Look for the line with "PHOTOGALLERY"; please transcribe it and every later line in the entries exactly, up to the end, leaving pictures out.
#### EXTRACTED ENTRIES ####
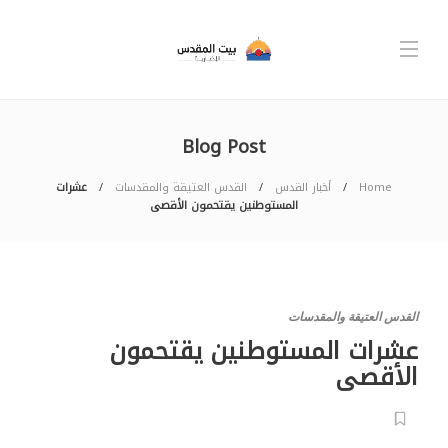
Blog Post
Home
أخبار القدس
القدس العتيقة والمقدسات
عشرات
المستوطنين يقتحمون الأقصى
القدس العتيقة والمقدسات
عشرات المستوطنين يقتحمون
الأقصى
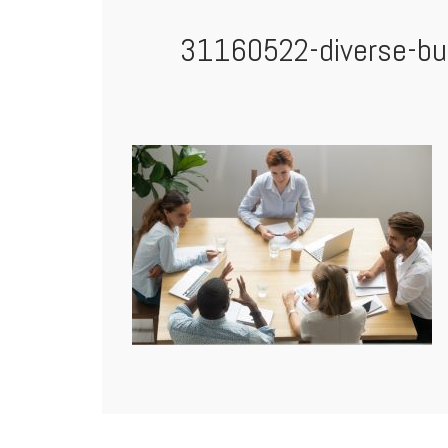
31160522-diverse-bus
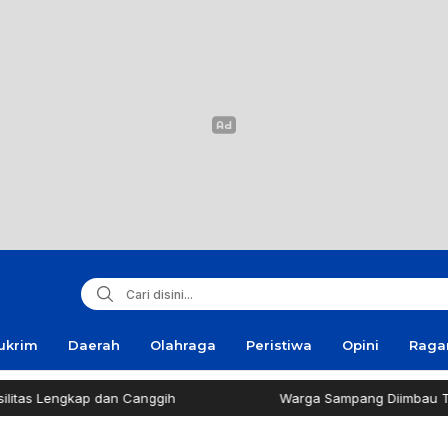
ukrim
Daerah
Olahraga
Peristiwa
Opini
Rag
as Lengkap dan Canggih
Warga Sampang Diimbau Tak B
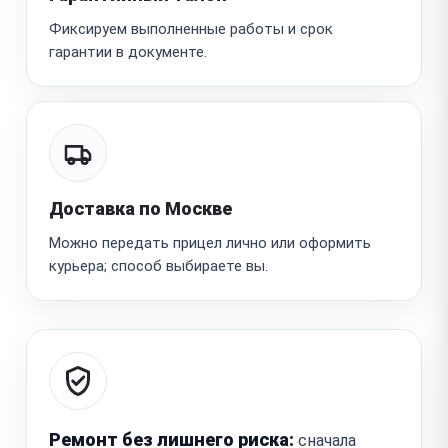
Фиксируем выполненные работы и срок
гарантии в документе.
Доставка по Москве
Можно передать прицел лично или оформить
курьера; способ выбираете вы.
Ремонт без лишнего риска:
сначала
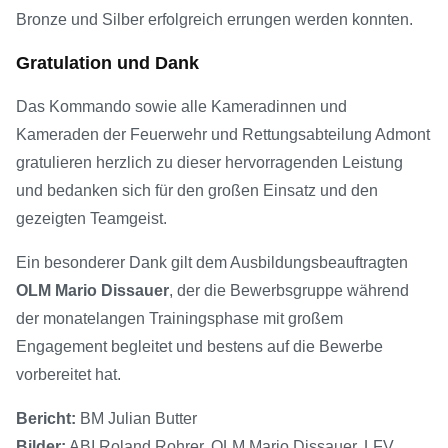
Bronze und Silber erfolgreich errungen werden konnten.
Gratulation und Dank
Das Kommando sowie alle Kameradinnen und
Kameraden der Feuerwehr und Rettungsabteilung Admont
gratulieren herzlich zu dieser hervorragenden Leistung
und bedanken sich für den großen Einsatz und den
gezeigten Teamgeist.
Ein besonderer Dank gilt dem Ausbildungsbeauftragten
OLM Mario Dissauer
, der die Bewerbsgruppe während
der monatelangen Trainingsphase mit großem
Engagement begleitet und bestens auf die Bewerbe
vorbereitet hat.
Bericht:
BM Julian Butter
Bilder:
ABI Roland Rohrer, OLM Mario Dissauer, LFV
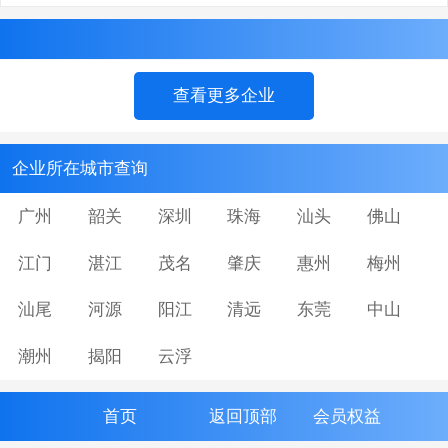
查看更多企业
企业所在城市查询
广州
韶关
深圳
珠海
汕头
佛山
江门
湛江
茂名
肇庆
惠州
梅州
汕尾
河源
阳江
清远
东莞
中山
潮州
揭阳
云浮
首页
返回顶部
会员权益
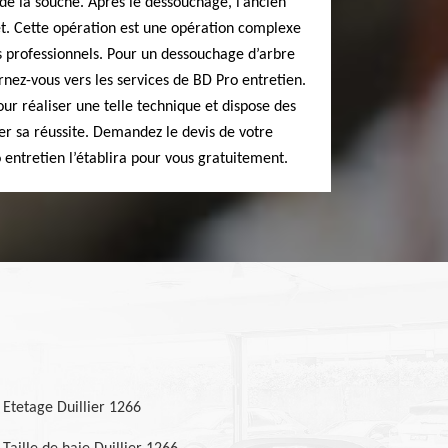
de la souche. Après le dessouchage, l’ancien
t. Cette opération est une opération complexe
es professionnels. Pour un dessouchage d’arbre
rnez-vous vers les services de BD Pro entretien.
our réaliser une telle technique et dispose des
er sa réussite. Demandez le devis de votre
entretien l’établira pour vous gratuitement.
Etetage Duillier 1266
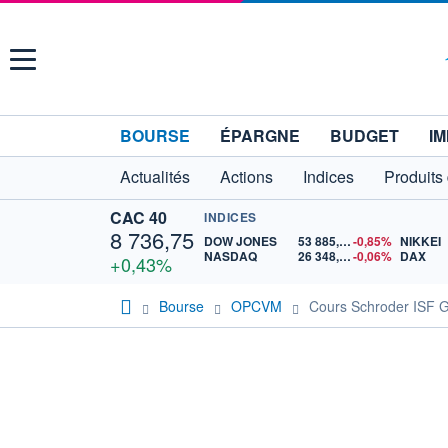
Menu
BOURSE
ÉPARGNE
BUDGET
IM
Actualités
Actions
Indices
Produits
CAC 40
INDICES
8 736,75
DOW JONES
53 885,10
-0,85%
NIKKEI
NASDAQ
26 348,35
-0,06%
DAX
+0,43%
Bourse
OPCVM
Cours Schroder ISF 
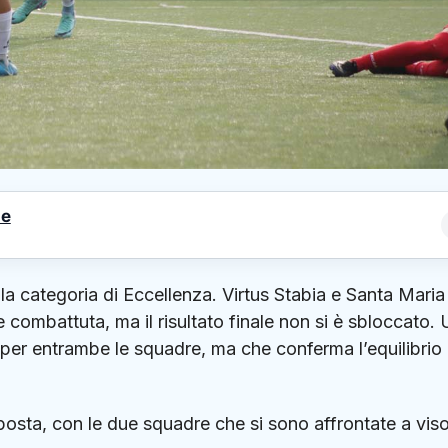
le
la categoria di Eccellenza. Virtus Stabia e Santa Maria 
 combattuta, ma il risultato finale non si è sbloccato. 
 per entrambe le squadre, ma che conferma l’equilibrio
sposta, con le due squadre che si sono affrontate a vis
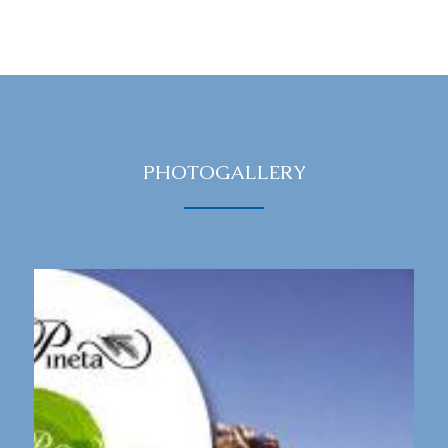
PHOTOGALLERY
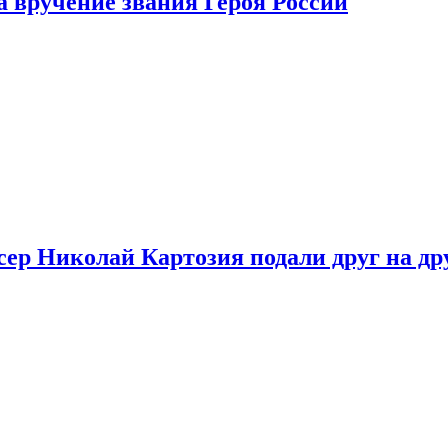
 вручение звания Героя России
ер Николай Картозия подали друг на дру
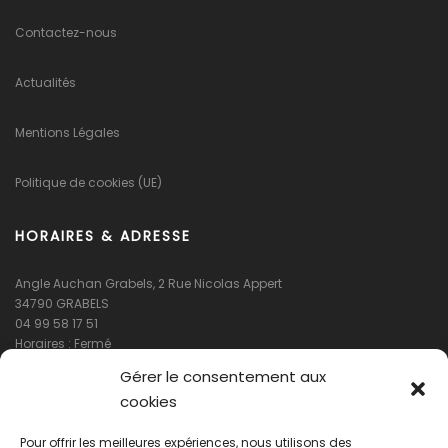
Contactez-nous
Actualités
Mentions Légales
Politique de cookies (UE)
HORAIRES & ADRESSE
Angle Auchan Grabels, 2 Rue Nicolas Appert
34790 GRABELS
04 99 58 17 51
Horaires : Fermé
Gérer le consentement aux
cookies
Pour offrir les meilleures expériences, nous utilisons des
####
SOLUTION>
PHOTOGALLERY
 вручение звания Героя России
ер Николай Картозия подали друг на дру
Contactez-nous
Actualités
Mentions Légales
Politique de cookies (UE)
HORAIRES & ADRESSE
Angle Auchan Grabels, 2 Rue Nicolas Appert
34790 GRABELS
04 99 58 17 51
Horaires : Fermé
Gérer le consentement aux
cookies
Pour offrir les meilleures expériences, nous utilisons des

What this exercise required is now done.